GENEB: Why Genomic Models Are Hard to Compare
GENEB:为什么基因组模型难以比较
Daria Ledneva, Mikhail Nuridinov, Denis Kuznetsov
AI总结 针对基因组基础模型评估碎片化的问题,提出GENEB基准,通过统一探测协议在100项任务上比较40个模型,揭示模型排名不稳定、规模收益有限等关键发现。
详情
- Comments
- change first page figure, fix model sizes, add more consistency
由于基准碎片化、评估协议不兼容以及任务特定报告,基因组基础模型的进展难以评估。因此,关于模型优越性或通用性的声明往往无法直接比较。我们引入GENEB,这是一个大规模诊断基准,在统一的基于探测的协议下(包括少样本场景),评估来自40个基因组基础模型的冻结表示,涵盖100个任务,跨越13个功能类别。GENEB能够在明确暴露任务级权衡的同时,对模型规模、架构、分词和预训练数据进行受控比较。我们的分析表明,整体排行榜不稳定:模型排名在不同任务类别间变化剧烈,规模仅带来适度且不一致的收益,而架构和预训练对齐常常超过参数数量的影响。这些结果凸显了当前评估实践的局限性,并将GENEB定位为基因组机器学习中原则性比较和类别感知模型选择的参考框架。

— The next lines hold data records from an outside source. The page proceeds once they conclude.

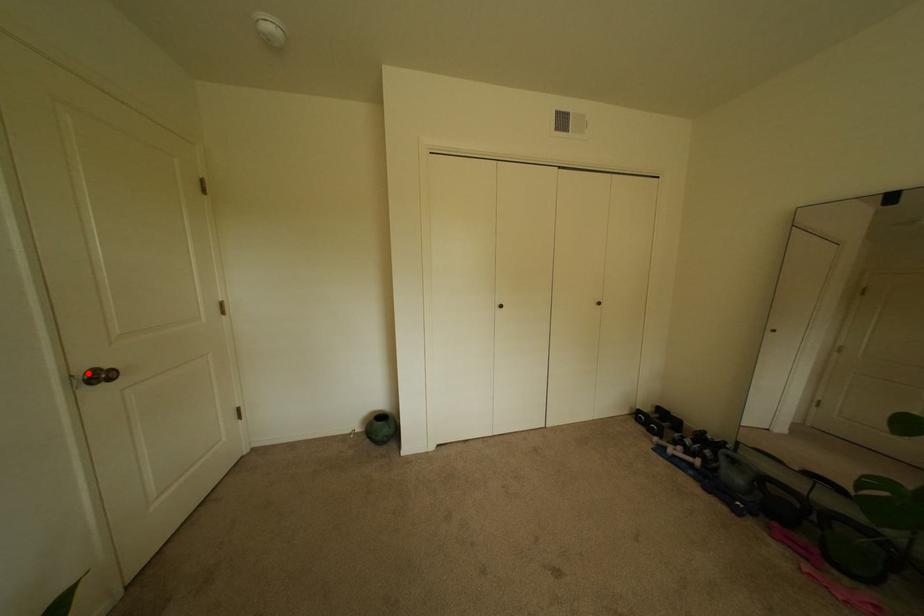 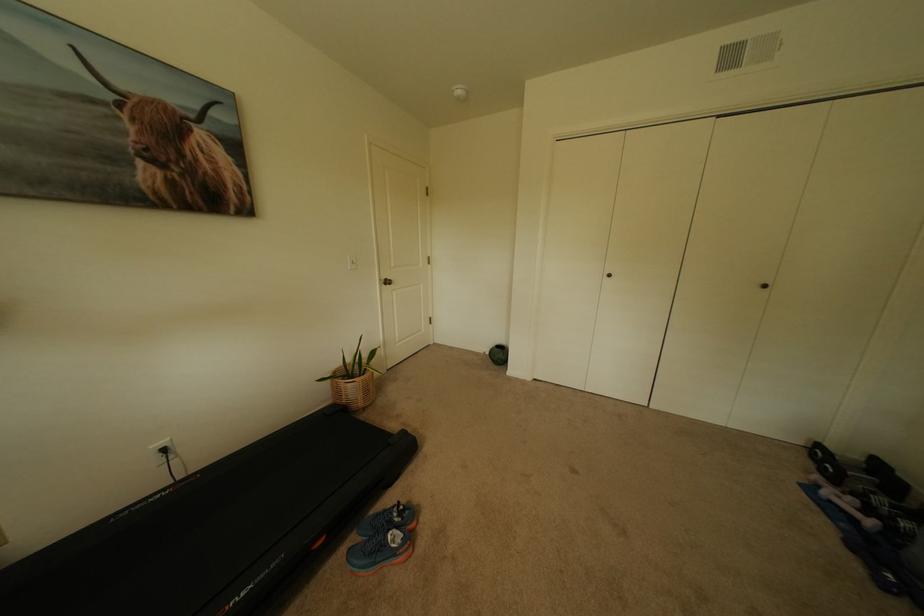 Locate, in the second image, the point that corresponds to the highlighted location in the first image.

(391, 280) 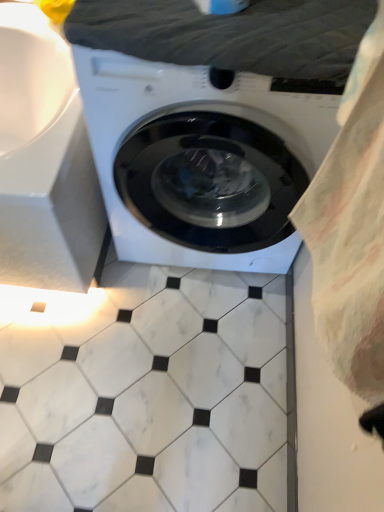 Question: Is dark gray fabric at upper center thinner than white glossy washing machine at center?

Choices:
 (A) yes
 (B) no

Answer: (A)

Question: Does dark gray fabric at upper center have a lesser height compared to white glossy washing machine at center?

Choices:
 (A) yes
 (B) no

Answer: (A)

Question: Is dark gray fabric at upper center next to white glossy washing machine at center and touching it?

Choices:
 (A) yes
 (B) no

Answer: (B)

Question: Can you confirm if dark gray fabric at upper center is bigger than white glossy washing machine at center?

Choices:
 (A) yes
 (B) no

Answer: (B)

Question: Considering the relative sizes of dark gray fabric at upper center and white glossy washing machine at center in the image provided, is dark gray fabric at upper center taller than white glossy washing machine at center?

Choices:
 (A) yes
 (B) no

Answer: (B)

Question: From a real-world perspective, is dark gray fabric at upper center below white glossy washing machine at center?

Choices:
 (A) yes
 (B) no

Answer: (B)

Question: Can you confirm if white glossy washing machine at center is thinner than dark gray fabric at upper center?

Choices:
 (A) no
 (B) yes

Answer: (A)

Question: Could you tell me if white glossy washing machine at center is turned towards dark gray fabric at upper center?

Choices:
 (A) no
 (B) yes

Answer: (A)

Question: Is white glossy washing machine at center positioned before dark gray fabric at upper center?

Choices:
 (A) no
 (B) yes

Answer: (B)

Question: Does white glossy washing machine at center have a smaller size compared to dark gray fabric at upper center?

Choices:
 (A) no
 (B) yes

Answer: (A)

Question: From the image's perspective, would you say white glossy washing machine at center is shown under dark gray fabric at upper center?

Choices:
 (A) no
 (B) yes

Answer: (B)

Question: Does white glossy washing machine at center have a lesser height compared to dark gray fabric at upper center?

Choices:
 (A) yes
 (B) no

Answer: (B)

Question: From the image's perspective, relative to dark gray fabric at upper center, is white glossy washing machine at center above or below?

Choices:
 (A) above
 (B) below

Answer: (B) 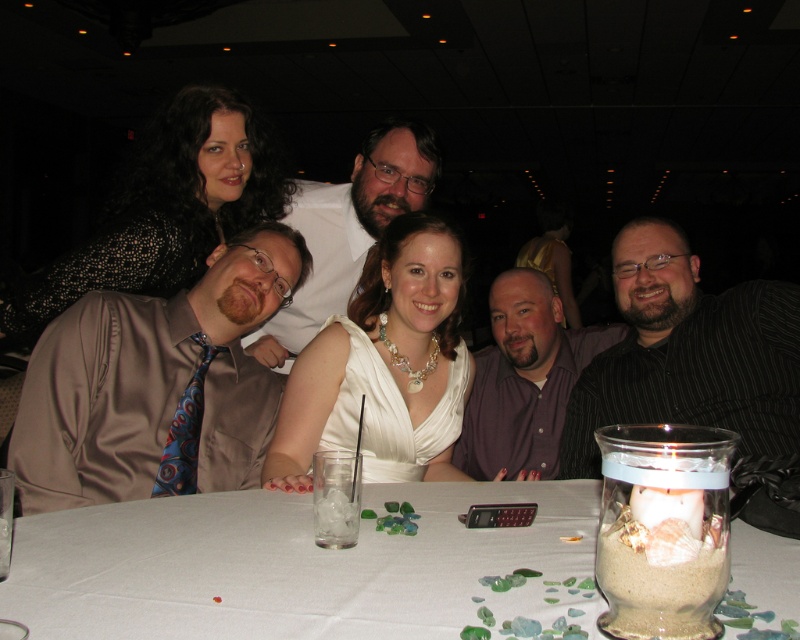 Question: Among these objects, which one is nearest to the camera?

Choices:
 (A) purple satin shirt at center
 (B) white satin dress at center
 (C) black striped shirt at right
 (D) matte white shirt at center

Answer: (B)

Question: Can you confirm if black striped shirt at right is positioned above purple satin shirt at center?

Choices:
 (A) yes
 (B) no

Answer: (A)

Question: Which point appears farthest from the camera in this image?

Choices:
 (A) (786, 372)
 (B) (156, 196)
 (C) (552, 348)

Answer: (C)

Question: Among these points, which one is farthest from the camera?

Choices:
 (A) (494, 301)
 (B) (140, 241)
 (C) (734, 454)

Answer: (A)

Question: Is white fabric table at center thinner than purple satin shirt at center?

Choices:
 (A) yes
 (B) no

Answer: (B)

Question: Is sparkly black dress at upper left below purple satin shirt at center?

Choices:
 (A) yes
 (B) no

Answer: (B) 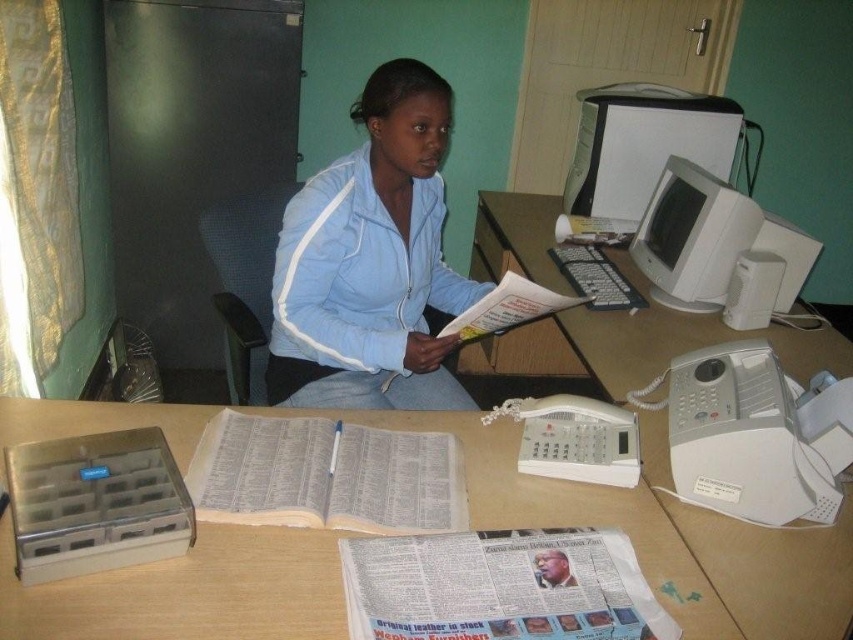 You are standing in the office and want to reach both the point at coordinates (293,596) and the point at (456,323). Which point should you approach first to minimize the distance walked?

You should approach point (293,596) first because it is closer to you than point (456,323), so reaching it first would require less walking distance.

You are organizing a small event and need to place a 10cm tall figurine on the wooden table at center or the white paper at center. Which surface can safely hold the figurine without it toppling over due to height differences?

The wooden table at center is much taller than the white paper at center, so placing the figurine on the wooden table at center would be safer to prevent it from toppling over due to its height advantage. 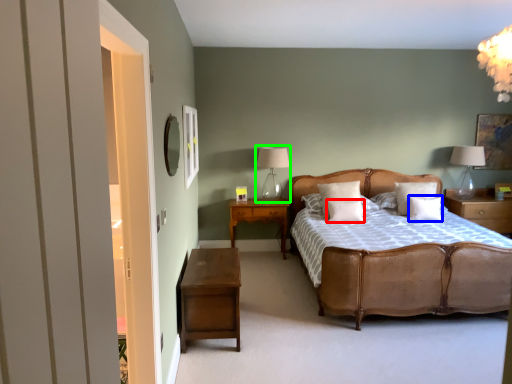 Question: Considering the real-world distances, which object is farthest from pillow (highlighted by a red box)? pillow (highlighted by a blue box) or table lamp (highlighted by a green box)?

Choices:
 (A) pillow
 (B) table lamp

Progress in genomic foundation models is difficult to assess due to fragmented benchmarks, incompatible evaluation protocols, and task-specific reporting. As a result, claims of superiority or generality across models are often not directly comparable. We introduce GENEB, a large-scale diagnostic benchmark that evaluates frozen representations from 40 genomic foundation models across 100 tasks spanning 13 functional categories under a unified probing-based protocol, including few-shot regimes. GENEB enables controlled comparison across model scale, architecture, tokenization, and pretraining data while explicitly exposing task-level trade-offs. Our analysis shows that aggregate leaderboards are unstable: model rankings vary sharply across task categories, scale provides only modest and inconsistent gains, and architectural and pretraining alignment frequently outweigh parameter count. These results highlight limitations of current evaluation practices and position GENEB as a reference framework for principled comparison and category-aware model selection in genomic machine learning.